There can no nonbank programs for a single borrower. This means that the Fed can't set up special lending facilities like it did for AIG (also Citigroup and Bank of America). The Fed could of course offer loans that an otherwise bankrupt AIG could use. It would just have to offer the loans on the same term to other insurers. Since the other insurers would not be on the edge of bankruptcy, they would presumably not be interested in taking advantage of loans offered on punitive terms, but if they were, the Fed would have to give the the option. And the problem is?

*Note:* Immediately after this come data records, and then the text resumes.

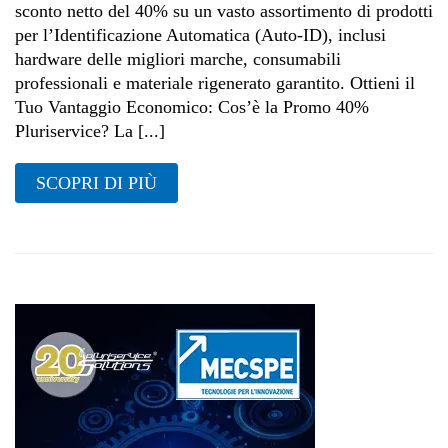
sconto netto del 40% su un vasto assortimento di prodotti
per l’Identificazione Automatica (Auto-ID), inclusi
hardware delle migliori marche, consumabili
professionali e materiale rigenerato garantito. Ottieni il
Tuo Vantaggio Economico: Cos’è la Promo 40%
Pluriservice? La [...]
SCOPRI DI PIÙ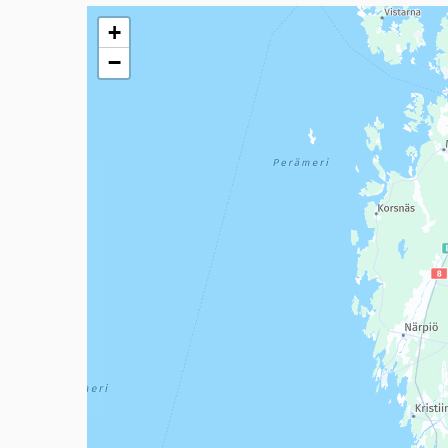
Seuraavassa elementissä on kartta, joka esittää tämän 
+
−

Collateral requirements would have to be tightened. Hmmm, suppose the Fed gave loans on bad collateral in the middle of a crisis, what would happen? I suppose that someone (who?) might be able to sue, and years later the Fed officials who made the call would get a harsh slap on the wrist. Alternatively, a congressional investigation could lead to the same result. Let's see, a second Great Depression or the risk of slap on the wrist years down the road. That should be a tough call.

Finally, we have "loans must be disclosed within a year." Imagine that, the public would get to know what happened with its money. I'm sure there is some way that this can be turned into a problem for those trying to fend off a second Great Depression, but offhand it's hard to see why.

So the basic story is that the big Wall Street banks like to be able to do what they want and to have the Fed save their ass when they get themselves in trouble. And Robert Samuelson is unhappy that Dodd-Frank might make this a hair more difficult.